The role of 3D image guidance for interventional procedures and novel minimally invasive surgeries is increasing for the treatment of
vascular disease. Currently most vascular interventions are guided by two-dimensional x-ray angiography, but tree-dimensional (3D)
computed rotational angiography is becoming the modality of choice for cerebral applications. To obtain similar 3D angiographic
images of the coronary arteries requires gating of data acquisition to the patient’s electrocardiogram. We have developed a dynamic
model of the coronary arteries, based on a high-resolution 3D image of an excised human heart, which was perfused with iodinated
contrast agent.

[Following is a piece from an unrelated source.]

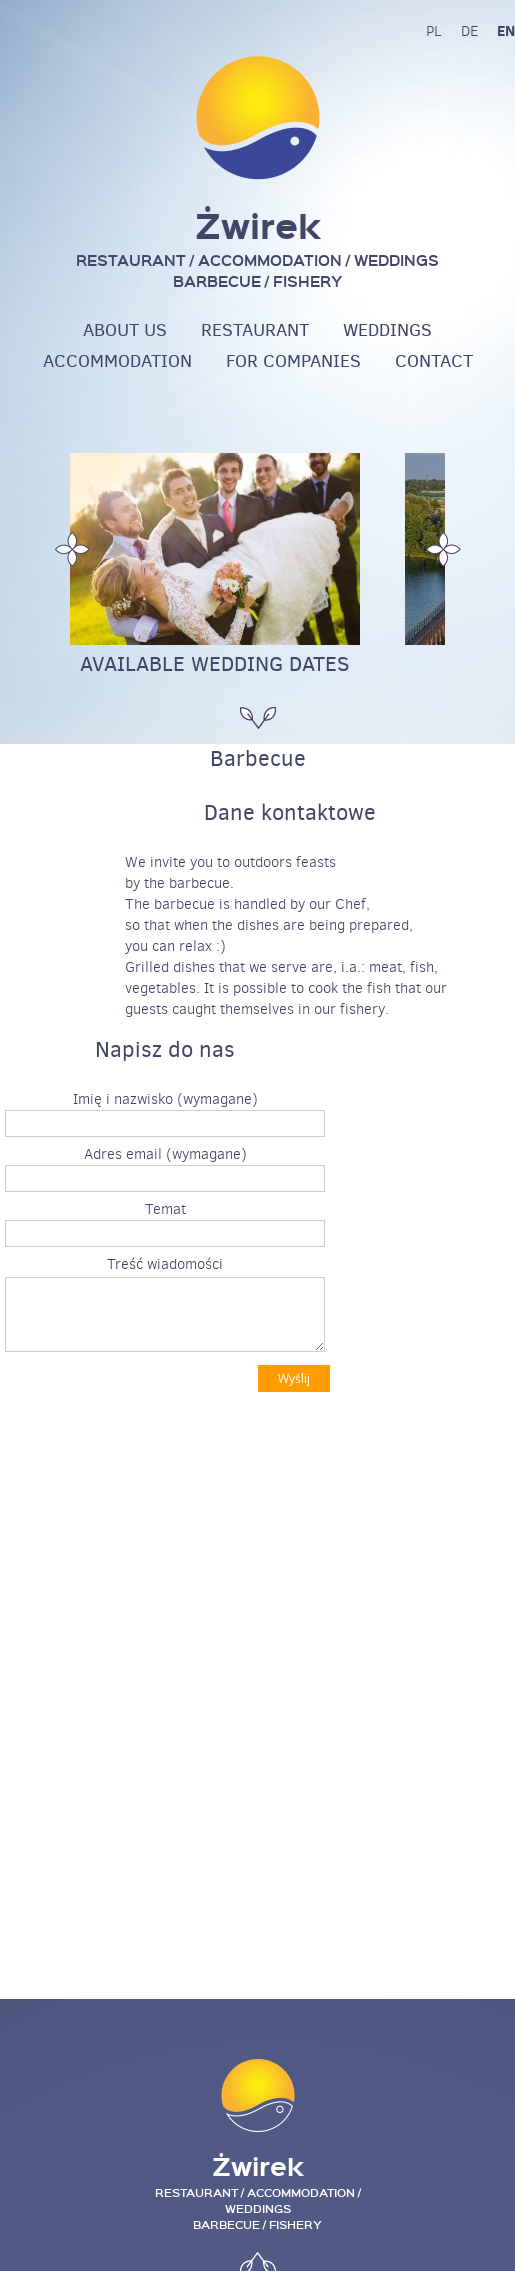  What do you see at coordinates (434, 31) in the screenshot?
I see `pl` at bounding box center [434, 31].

Realistic cyclic motion of the arteries during the cardiac cycle was determined from cine bi-plane coronary
angiograms of a patient and used to non-linearly deform the static 3D image to produce a sequence of volumetric images. These
volumetric data sets, at different time points of the cardiac cycle were then used to simulate different acquisition strategies;
perspective radiographic projections through the volumetric images, corresponding to any projection-angle were produced for all timepoints throughout the cardiac cycle. Combining re-projections from selected time-points and view angles enabled the evaluation of
various acquisition and gating strategies. Results are presented from simulations of gating strategies that acquire projection data only
during diastole, where the number of acquired views and the number of cardiac cycles used in the reconstruction is varied.